▸ Assignment
No pictures, please. Output the lines from the start of the data through the line that contains "РАБОТНИКОВ. ДАННАЯ", both included, exactly as they stand.

#### Working data ####

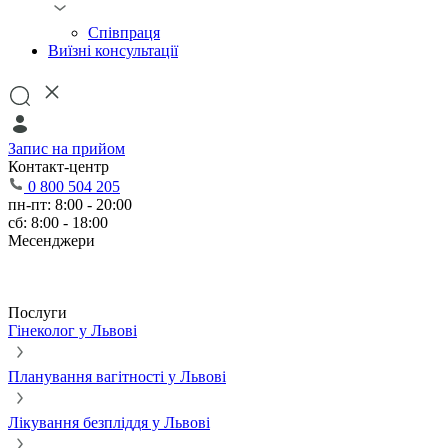
Співпраця
Виїзні консультації
Запис на прийом
Контакт-центр
0 800 504 205
пн-пт: 8:00 - 20:00
сб: 8:00 - 18:00
Месенджери
Послуги
Гінеколог у Львові
Планування вагітності у Львові
Лікування безпліддя у Львові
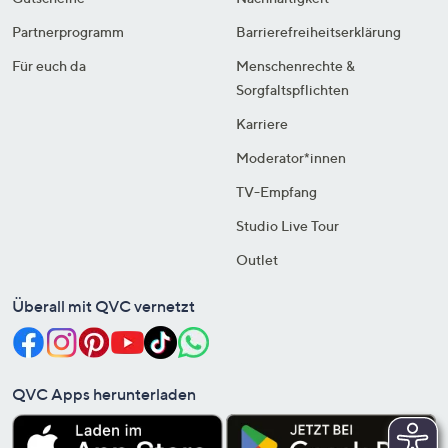
Partnerprogramm
Barrierefreiheitserklärung
Für euch da
Menschenrechte &
Sorgfaltspflichten
Karriere
Moderator*innen
TV-Empfang
Studio Live Tour
Outlet
Überall mit QVC vernetzt
QVC Apps herunterladen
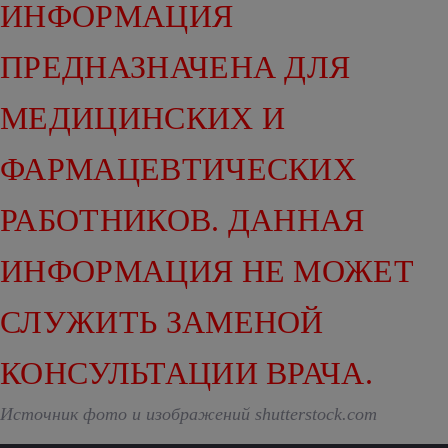
ИНФОРМАЦИЯ
ПРЕДНАЗНАЧЕНА ДЛЯ
МЕДИЦИНСКИХ И
ФАРМАЦЕВТИЧЕСКИХ
РАБОТНИКОВ. ДАННАЯ
ИНФОРМАЦИЯ НЕ МОЖЕТ
СЛУЖИТЬ ЗАМЕНОЙ
КОНСУЛЬТАЦИИ ВРАЧА.
Источник фото и изображений shutterstock.com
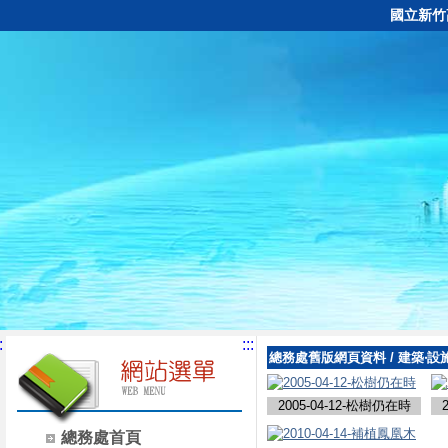
國立新竹
:
:::
總務處舊版網頁資料
/
建築‧設
2005-04-12-松樹仍在時
總務處首頁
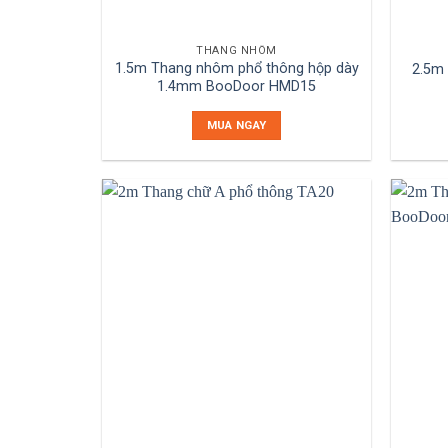
THANG NHÔM
1.5m Thang nhôm phổ thông hộp dày
2.5m
1.4mm BooDoor HMD15
MUA NGAY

####

▸ Solution to this problem
Співпраця
Виїзні консультації
Запис на прийом
Контакт-центр
0 800 504 205
пн-пт: 8:00 - 20:00
сб: 8:00 - 18:00
Месенджери
Послуги
Гінеколог у Львові
Планування вагітності у Львові
Лікування безпліддя у Львові
Partnerprogramm
Barrierefreiheitserklärung
Für euch da
Menschenrechte &
Sorgfaltspflichten
Karriere
Moderator*innen
TV-Empfang
Studio Live Tour
Outlet
Überall mit QVC vernetzt
QVC Apps herunterladen
ИНФОРМАЦИЯ
ПРЕДНАЗНАЧЕНА ДЛЯ
МЕДИЦИНСКИХ И
ФАРМАЦЕВТИЧЕСКИХ
РАБОТНИКОВ. ДАННАЯ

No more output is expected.